Impact fees only part of housing discussion
A plan to lower the impact fee charged to developers for city fire and ambulance services by about $500 per new residential unit is another step in the right direction on the affordable housing front, Glenwood Springs Mayor Mike Gamba says.
But, even combined with a reduction to water and sewer system fees granted earlier this year, it still only goes so far in the city’s effort to provide incentives for developers to build more housing that would be attainable for middle-income earners, he said.
That’s the subject of a broader conversation about housing policies for the city, Gamba said.
“If you look at the poll the city just conducted, the second highest concern among residents was affordable housing,” Gamba said of a recent poll meant to determine if voters would be willing to renew a special 1 percent city “acquisitions and improvements” sales tax this November.
Even with the recent fee adjustments, the cost per unit to pay for impacts to everything from public utilities, emergency services, parks and schools, comes to around $22,000, Gamba said.
“My own thought on this is that, between that, the cost of raw land, the cost of construction and the value of a home that can be sold … there isn’t enough deferential,” the second-term council member and current mayor said.
City Council, at its regular meeting tonight, is set to approve a reduction in fire and emergency impact fees from roughly $1,800 per unit to $1,290 per unit. The move follows an adjustment earlier this year to the formula used to assess water and wastewater system impact fees aimed at lowering the rate for smaller rental units.

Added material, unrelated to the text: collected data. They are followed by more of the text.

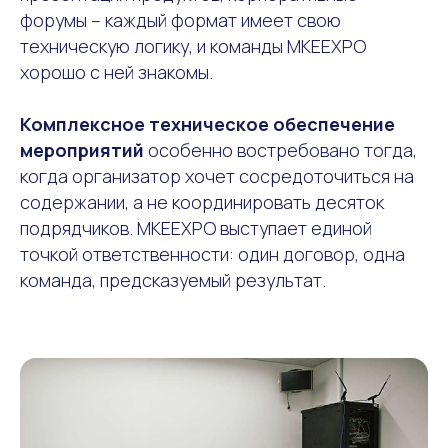
форумы – каждый формат имеет свою
техническую логику, и команды MKEEXPO
хорошо с ней знакомы.
Комплексное техническое обеспечение
мероприятий
особенно востребовано тогда,
когда организатор хочет сосредоточиться на
содержании, а не координировать десяток
подрядчиков. MKEEXPO выступает единой
точкой ответственности: один договор, одна
команда, предсказуемый результат.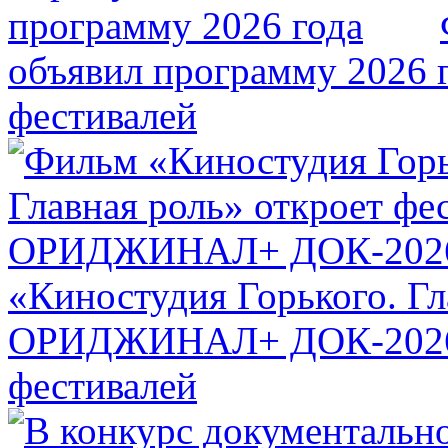
объявил программу 2026 
фестивалей
«Киностудия Горького. Гл
ОРИДЖИНАЛ+ ДОК-20
фестивалей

New City Manager Debra Figueroa reminded council recently that, to truly address the housing issue, a broader discussion about the various ways to encourage more affordable housing needs to occur. That’s likely to be the subject of an upcoming work session for council members.
Councilman Stephen Bershenyi said at the July 21 council meeting that he could go along with the suggested new fire and EMS impact fees, which a recent study determined was more in line with the actual cost to keep up with system demands.
However, “I really don’t think our current fees are out of line,” Bershenyi said. “I grow more and more concerned when developers come before us with a continual lament that their project is not penciling out.
“It’s hard for me to reduce fees when we don’t put in place some kind of requirement to make sure they are actually providing (lower-cost housing),” he said.
Whether that’s a negotiated means of providing rent controls or some other mechanism to ensure long-term affordability, it all needs to be part of that larger discussion, he said.
Gamba, on the other hand, said he would be willing to consider going so far as eliminating impact fees for a period of time to bring more housing stock into Glenwood Springs.
The rationale, he said, is that new residents paying for utilities and buying goods in town generate user revenue and sales taxes. That in turn will offset any loss in impact fees, he said.
“I don’t want to give away the farm, but I think these concerns about paying for system improvements can be addressed in another way,” Gamba said.
“A family that moves in here and spends $1,500 a month on goods is bringing more money into community,” he said.
Another mechanism the city has been looking at to streamline the development review process by rewriting the land-use code is also on tonight’s agenda for discussion. A work session with consultants Clarion Associates, which is working on the code rewrite, is scheduled for 6 p.m.
“It’s a long process to redo the code, but it’s another way to reduce the uncertainty when someone wants to build,” Gamba said.